[ZODB-Dev] Very Weird Behaviour :-(

Toby Dickenson tdickenson at geminidataloggers.com
Mon Jun 9 11:53:41 EDT 2003


On Monday 09 June 2003 10:22, Chris Withers wrote:

> I awoke to a customer complaint that their site wasn't responding. On going
> there, it was indeed not responding. ssh'ed to the box to find one process
> using about 1GB of memory.

Im sure you know this already, but you could have stopped this early using 
resource limits (to protect the rest of the machine from this rogue process) 
plus something like autolance (to restart the process before it hits the hard 
limit).

> Turned out to be one of the threads on the
> web-serving ZEO client.

Using any CPU time, or stalled?

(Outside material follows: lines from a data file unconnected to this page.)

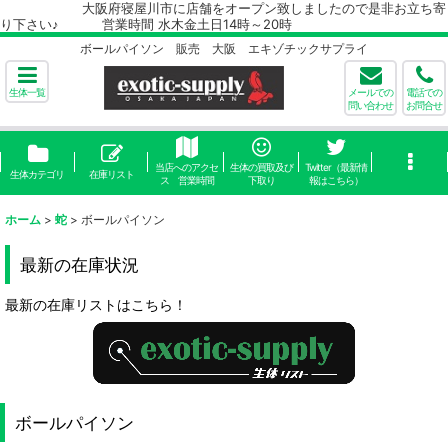
大阪府寝屋川市に店舗をオープン致しましたので是非お立ち寄
り下さい♪ 営業時間 水木金土日14時～20時
ボールパイソン 販売 大阪 エキゾチックサプライ
生体一覧
メールでの
電話での
問い合わせ
お問合せ
当店へのアクセ
生体の買取及び
Twitter（最新情
生体カテゴリ
在庫リスト
ス 営業時間
下取り
報はこちら）
ホーム
>
蛇
>
ボールパイソン
最新の在庫状況
最新の在庫リストはこちら！
ボールパイソン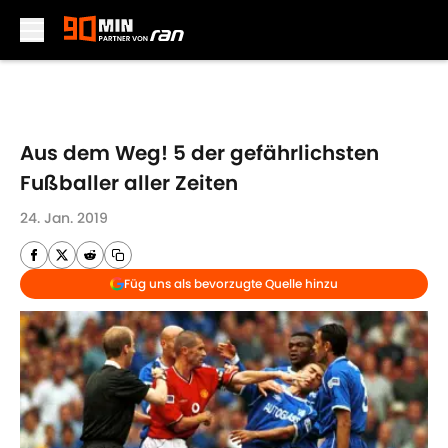
Skip to main content
Aus dem Weg! 5 der gefährlichsten
Fußballer aller Zeiten
24. Jan. 2019
Füg uns als bevorzugte Quelle hinzu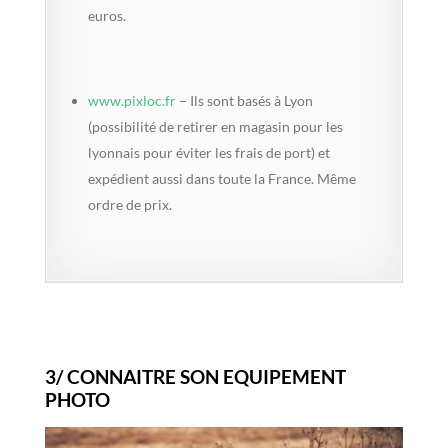
euros.
www.pixloc.fr
– Ils sont basés à Lyon
(possibilité de retirer en magasin pour les
lyonnais pour éviter les frais de port) et
expédient aussi dans toute la France. Même
ordre de prix.
3/ CONNAITRE SON EQUIPEMENT
PHOTO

If it was spinning, then I would approach the 
problem by attaching strace to it.

> Zope's stop script didn't work, so I had to kill -9 one of the worker
> threads for the web client to die. (This on it's own seems to be quite a
> common pattern, why is that?)

Zope 2.6 handled shutdown signals by raising an exception. Anything that 
swallows python exceptions can block a shutdown.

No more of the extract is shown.